Tozadenant, envisioned as a chronic therapy for reducing overall Off time, is expected to generate Phase III data this year.

“The decision to reduce headcount is extremely difficult, but is necessary to ensure that Acorda can continue to bring important therapies to the market,” Acorda President and CEO Ron Cohen, M.D., said in a statement. “Over the last several years, we have strategically diversified our portfolio, and we believe that CVT-301 and tozadenant can be a platform for significant future growth. We believe that the steps that we are taking will position Acorda to deliver long-term value for our shareholders.”

The company projected it would incur approximately $8 million in pre-tax charges for restructuring-related costs, including severance, primarily during the second quarter. Acorda expects its reduction in workforce to generate approximately $21 million per year in annual cost savings starting in Q2.

Acorda said it would provide updated financial guidance to investors when it holds its quarterly conference call with analysts to discuss first-quarter results on April 27. The company expects to be cash-flow positive for 2017, having reported cash and cash equivalents of approximately $159 million as of December 31, 2016.

Judge Cites ‘Obviousness’

Acorda blamed the restructuring on the decision by Judge Leonard Stark of the U.S. District Court for the District of Delaware invalidating U.S. Patent Nos. 8,663,685, 8,007,826, 8,440,703, and 8,354,437 covering Ampyra®.

“Defendants have proven clearly and convincingly that the Acorda Patents are invalid due to obviousness,” Judge Stark wrote in his decision.

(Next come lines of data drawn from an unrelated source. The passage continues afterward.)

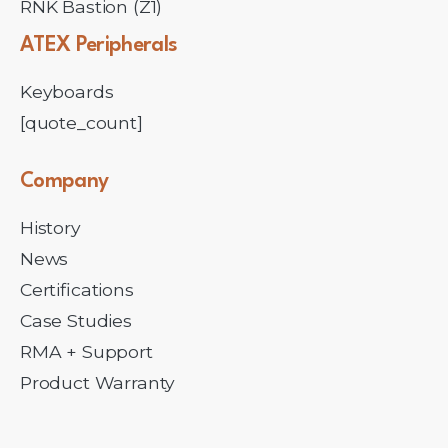
RNK Bastion (Z1)
ATEX
Peripherals
Keyboards
[quote_count]
Company
History
News
Certifications
Case Studies
RMA + Support
Product Warranty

He upheld the validity of the fifth patent, No. 5,540,938, which was originally granted to Elan and covers the formulation of Ampyra Extended Release Tablets, 10 mg. That patent expires in July 2018, compared with between 2025 and 2027 for the four invalidated patents.

Unless the court ruling is overturned, Acorda will face generic competition nine years sooner than it planned. That is no small problem for Acorda, since Ampyra accounted for 95% of the company’s total revenues last year–$493.358 million of the total $519.601 million.

The March 31 decision was a victory for companies seeking to market generic versions of the MS drug, which include Mylan, Roxane Laboratories, and Teva Pharmaceutical Industries. The three companies and Apotex had been sued for patent infringement in 2014 by Acorda and Alkermes, which acquired Elan's drug technology business in 2011.

Of the 10 companies seeking to market generic versions of Ampyra, Apotex became the seventh to settle with Acorda in February, with the companies agreeing that Apotex can launch its generic Ampyra in 2025, or earlier “under certain circumstances” that were not disclosed in a February 10 regulatory filing. Other companies settling with Acorda include Allergan's generics unit Actavis and Par Pharmaceuticals, now an entity of Endo International.

Dr. Cohen has said Acorda is preparing to appeal the decision, and has prepared a contingency plan should it lose the appeal.